Quick & Helpful Slurm Commands

A quick guide to using Slurm for distributed machine learning.


In the lab I work in, we have access to a High Performance Computing (HPC) environment that uses the Slurm Workload Manager.

I've been using it for a while now, and I've found a few commands that I use all the time. I thought I'd share them here in case they're useful to anyone else.

Checking Job Status

# View all jobs
squeue
# Check the status of just your jobs
squeue -u <username>
# Check the status of jobs with a specific QOS
squeue -q <QOS>

Cancelling Jobs

# Cancel a specific job
scancel <job_id>
# Cancel all your jobs
scancel -u <username>

Requesting a Node Interactively

# Requesting a single node (this will open it up interactively in your terminal)
# When you exit the terminal, the node will be reallocated
salloc --nodes=1 --gpus=8 --qos=<QOS> --mem=2000G --time=72:00:00 --ntasks=1 --cpus-per-task=128

Submitting a Job

What if all of your compute nodes are allocated, or you don't want your job to exit as soon as your terminal connection is closed? In that case, you can use sbatch to submit a job to the queue. It will automatically run as soon as it can allocate the resources.

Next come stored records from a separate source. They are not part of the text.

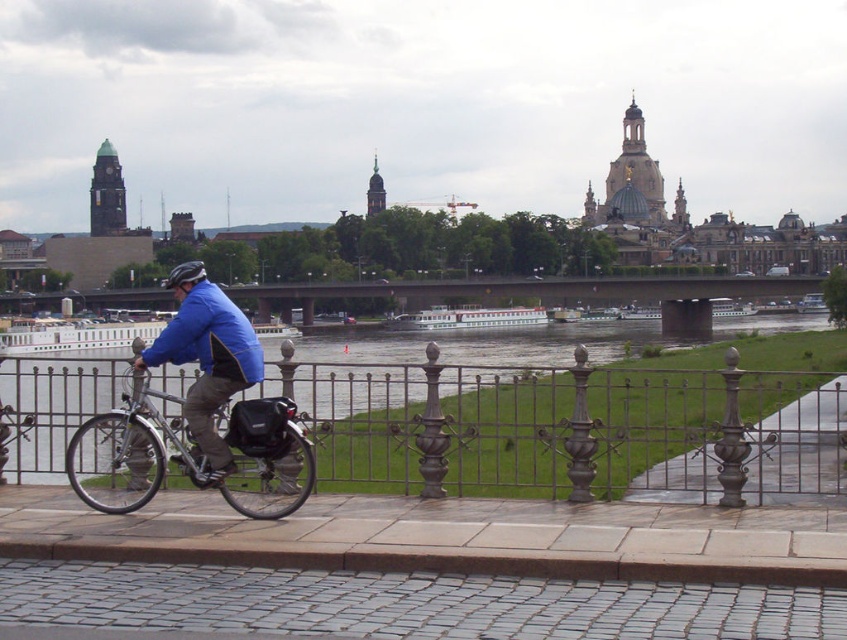 Question: Which point is closer to the camera?

Choices:
 (A) blue matte jacket at center
 (B) silver metallic bicycle at center
 (C) shiny black helmet at center
 (D) metallic iron fence at center

Answer: (B)

Question: Is silver metallic bicycle at center below blue matte jacket at center?

Choices:
 (A) yes
 (B) no

Answer: (A)

Question: Does metallic iron fence at center have a greater width compared to blue matte jacket at center?

Choices:
 (A) no
 (B) yes

Answer: (B)

Question: Can you confirm if metallic iron fence at center is thinner than shiny black helmet at center?

Choices:
 (A) yes
 (B) no

Answer: (A)

Question: Which point is farther to the camera?

Choices:
 (A) (285, 417)
 (B) (161, 349)

Answer: (B)

Question: Which point is closer to the camera?

Choices:
 (A) (198, 381)
 (B) (250, 470)
 (C) (186, 275)
 (D) (419, 396)

Answer: (B)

This will take slightly more setup. Assume that the job we actually want to run is contained in myjob.sh. In order to submit that script as a job, we'll first create a Bash script that will be run by Slurm. Let's call it run.sh:

#!/bin/bash
#SBATCH -J "JOBNAME"
#SBATCH --nodes=1
#SBATCH --gpus-per-node=8
#SBATCH --cpus-per-task=128
#SBATCH --mem=2000G
#SBATCH --time=72:00:00
#SBATCH --qos=<QOS>

srun --nodes=1 myjob.sh

Note that we're using the #SBATCH processing directive to pass in the parameters that we would have passed to salloc before. We're also using srun to run our actual job; it will handle running the script across multiple nodes, if we so desire.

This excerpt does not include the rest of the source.